Ama bunun nasıl başarılacağı meçhul. Uygulamada, en yüzeysel bazı olgulara takılıp, görece basit önlemler getiriliyor. Sadece Batı klasiklerini değil, Doğu ve İslâm klasiklerini de okuyup öğrenelim; evet. Tarihin dönemlendirilmesinde, farklı çağları işaretlemek için kullanılan “büyük olay”ları (Batı Roma’nın İS 476’da çökmesi gibi) sırf Avrupa tarihinden seçmeyelim; evet. Avrupa’nın yükselişini ve Batı/Doğu ayırımının inşasını, özsel bir üstünlüğün tezahürü gibi anlatmayalım; evet (en iyi yazılmış en olumsuz örnek için, bkz William H. McNeill, The Rise of the West). Üniversite birinci sınıfta genel bir uygarlık tarihi okutacaksak, sadece “mucizevi” (?) Batı Medeniyeti’ne (Western Civilization) değil, değişik coğrafyalara ve kültür dairelerine yer verelim; evet. Amerika ve İngiltere’de, George Floyd’un öldürülmesine reaksiyon içinde yükselen ırkçılık karşıtı protestoların “müfredatın dekolonizasyonu”nu gündeme getirmesine de evet. Alkışlayalım bu yönelimi. Kendimize yontalım. Bakın işte görüyorsunuz, Batının itirafları diyelim.
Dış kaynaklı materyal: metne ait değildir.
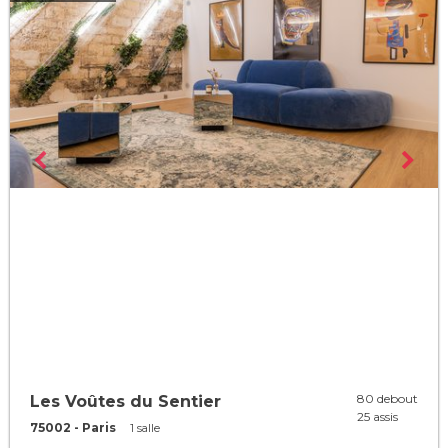
80 debout
Les Voûtes du Sentier
25 assis
75002 - Paris
1 salle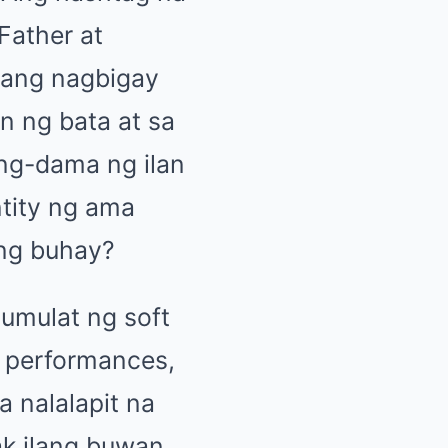
Father at
 ang nagbigay
n ng bata at sa
ang-dama ng ilan
tity ng ama
 ng buhay?
sumulat ng soft
ve performances,
a nalalapit na
ak ilang buwan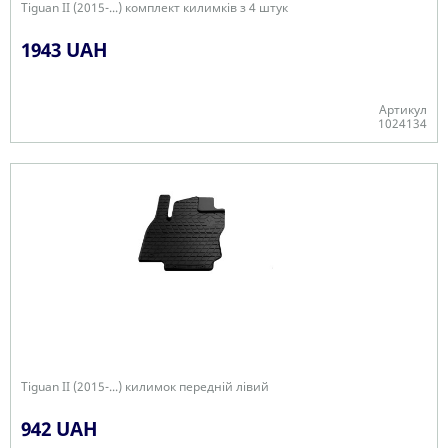
Tiguan II (2015-...) комплект килимків з 4 штук
1943 UAH
Артикул
1024134
В наявності
Tiguan II (2015-...) килимок передній лівий
942 UAH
Ne ki, bütün bunlar muazzam bir bilişsel (cognitive) problemin sadece sathını kaşıyabilir. Son örneği eleştirmek çok kolay: “müfredatın dekolonizasyonu”nun Türkiye için; Türk milliyetçiliği ve ulus-devletinin zaferi üzerinden kurgulanmış bir müfredat için; bu sürecin mağlup “öteki”leri için ne anlama geleceğinin sorulması yeterli. ABD’de Yerli Amerikalılar, Afrikalı Amerikalılar, Asyalı Amerikalılar, Hispanik Amerikalılar; İngiltere’de, bir zamanların “üzerinde güneş batmayan” Britanya İmparatorluğu’nun sömürge halkları, yani Karayipliler, Hintliler, Pakistanlılar, Avustralya’nın Aborijinleri, Yeni Zelanda Maorileri… kuşkusuz tarihteki ve tarih kitaplarındaki yerlerini almalı kuşkusuz. Ama çöküş sürecindeki Osmanlı İmparatorluğu’nun ve Erken Cumhuriyetin (hattâ bugünün) Rumları, Ermenileri, Yahudileri, Arapları, Kürtleri için de aynı şey geçerli mi? Biz iğneyi de çuvaldızı da hep başkalarına batırmayı çok sevdiğimizden, doğrusu çok şüpheli.
Edward Said Orientalism’i yazdı (1978). Eric Hobsbawm ile Terence Ranger’in derlediği The Invention of Tradition (Geleneğin İcadı) cildi ile Benedict Anderson’ın Imagined Communities’i (Hayalî Cemaatler) aynı 1983 yılında yayınlandı. Onları Larry Wolff’un Inventing Eastern Europe’u (1994; Doğu Avrupa’nın İcadı) ve Maria Todorova’nın Imagining the Balkans’ı (1997; Balkanlar Tahayyülü) izledi. Aynı yaklaşımla biri oturup Türklüğün İcadı diye bir şey kaleme alsa ve modernite ile birlikte Türk kimliğine yüklenen, kerameti sonradan menkul bütün efsaneleri (Ayşegül Altınay ve Nazan Maksudyan’ın sunduğu örnekleri daha da genişleterek) didik didik etse, acaba resmî ve popüler müfredatımızın böyle bir dekolonizasyona tâbi tutulması bu ülkede ne kadar tolere edilirdi?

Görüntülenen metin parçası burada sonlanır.